An Automatable Analytical Algorithm for Structure-Based Protein Functional Annotation via Detection of Specific Ligand 3D Binding Sites: Application to ATP (ser/thr Protein Kinases) and GTP (Small Ras-type G-Proteins) Binding Sites

TL;DR

This paper introduces an automated, scalable 3D motif-based algorithm for identifying ligand-specific binding sites in proteins, enabling functional annotation with high specificity and sensitivity, applicable to various protein families.

Contribution

The study presents a novel 3D motif detection method that does not rely on structural alignment, improving accuracy in ligand-binding site prediction and functional annotation.

Findings

Nearly 100% specificity in identifying binding sites.

Sensitivity over 60% for kinase family and 93% for G-proteins.

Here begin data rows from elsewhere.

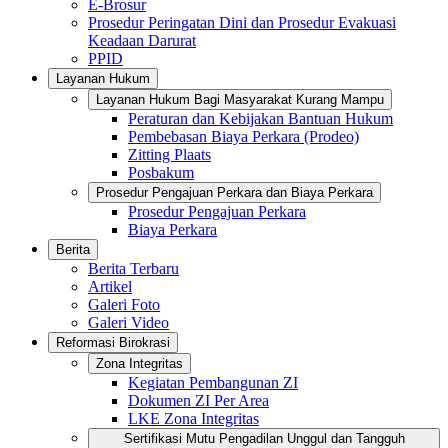
E-Brosur
Prosedur Peringatan Dini dan Prosedur Evakuasi
Keadaan Darurat
PPID
Layanan Hukum
Layanan Hukum Bagi Masyarakat Kurang Mampu
Peraturan dan Kebijakan Bantuan Hukum
Pembebasan Biaya Perkara (Prodeo)
Zitting Plaats
Posbakum
Prosedur Pengajuan Perkara dan Biaya Perkara
Prosedur Pengajuan Perkara
Biaya Perkara
Berita
Berita Terbaru
Artikel
Galeri Foto
Galeri Video
Reformasi Birokrasi
Zona Integritas
Kegiatan Pembangunan ZI
Dokumen ZI Per Area
LKE Zona Integritas
Sertifikasi Mutu Pengadilan Unggul dan Tangguh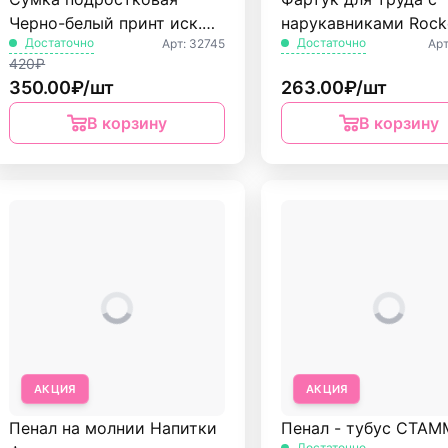
Черно-белый принт иск.
нарукавниками Rock
Достаточно
Достаточно
Арт: 32745
Арт
кожа
Пифагор
420₽
350.00₽/шт
263.00₽/шт
В корзину
В корзину
АКЦИЯ
АКЦИЯ
Пенал на молнии Напитки
Пенал - тубус СТАМ
Достаточно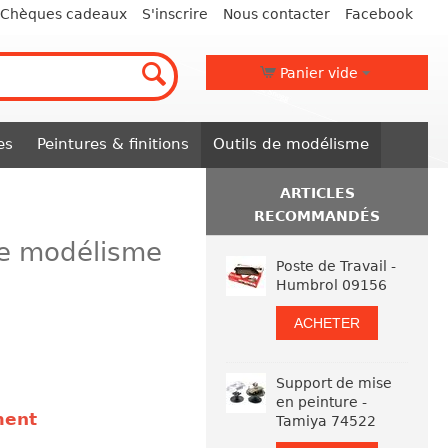
Chèques cadeaux
S'inscrire
Nous contacter
Facebook
Panier vide
es
Peintures & finitions
Outils de modélisme
ARTICLES
RECOMMANDÉS
de modélisme
Poste de Travail -
Humbrol 09156
ACHETER
Support de mise
en peinture -
ment
Tamiya 74522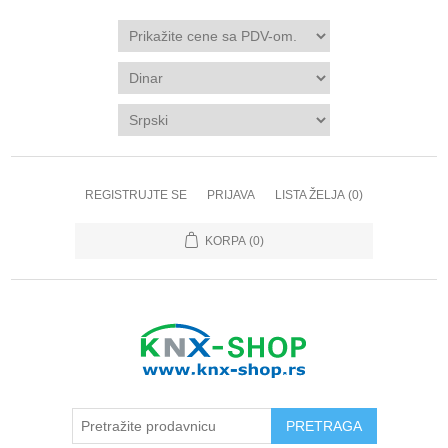
REGISTRUJTE SE
PRIJAVA
LISTA ŽELJA
(0)
KORPA
(0)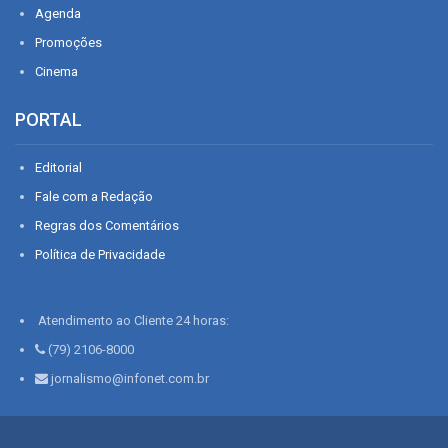
Agenda
Promoções
Cinema
PORTAL
Editorial
Fale com a Redação
Regras dos Comentários
Política de Privacidade
Atendimento ao Cliente 24 horas:
(79) 2106-8000
jornalismo@infonet.com.br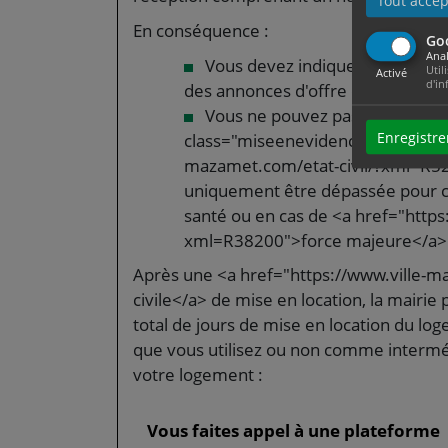
Tout accep
En conséquence :
Go
Anal
Vous devez indiquer ce numér
Util
Activé
d'in
des annonces d'offre de location
Vous ne pouvez pas mettre en l
Enregistre
class="miseenevidence">120 jours
mazamet.com/etat-civil/?xml=R52
uniquement être dépassée pour ca
santé ou en cas de <a href="https
xml=R38200">force majeure</a>
Après une <a href="https://www.ville-
civile</a> de mise en location, la mairi
total de jours de mise en location du lo
que vous utilisez ou non comme intermé
votre logement :
Vous faites appel à une plateforme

Effective discrimination between GTP/GTP-like and ATP/ATP-like ligands.

Abstract

We have developed an analytical, ligand-specific and scalable algorithm that detects a "signature" of the 3D binding site of a given ligand in a protein 3D structure. The said signature is a 3D motif in the form of an irregular tetrahedron whose vertices represent the backbone or side-chain centroids of the amino acid residues at the binding site that physically interact with the bound ligand atoms. The motif is determined from a set of solved training structures, all of which bind the ligand. Just as alignment of linear amino acid sequences enables one to determine consensus sequences in proteins, the present method allows the determination of three-dimensional consensus structures or "motifs" in folded proteins. Although such is accomplished by the present method not by alignment of 3D protein structures or parts thereof (e.g., alignment of ligand atoms from different structures) but by nearest-neighbor analysis of ligand atoms in protein-bound forms, the same effect, and thus the same goal, is achieved. We have applied our method to the prediction of GTP- and ATP-binding protein families, namely, the small Ras-type G-protein and ser/thr protein kinase families. Validation tests reveal that the specificity of our method is nearly 100% for both protein families, and a sensitivity of greater than 60% for the ser/thr protein kinase family and approx. 93% for the small, Ras-type G-protein family. Further tests reveal that our algorithm can distinguish effectively between GTP and GTP-like ligands, and between ATP- and ATP-like ligands. The method was applied to a set of predicted (by 123D threading) protein structures from the slime mold (D. dictyostelium) proteome, with promising results.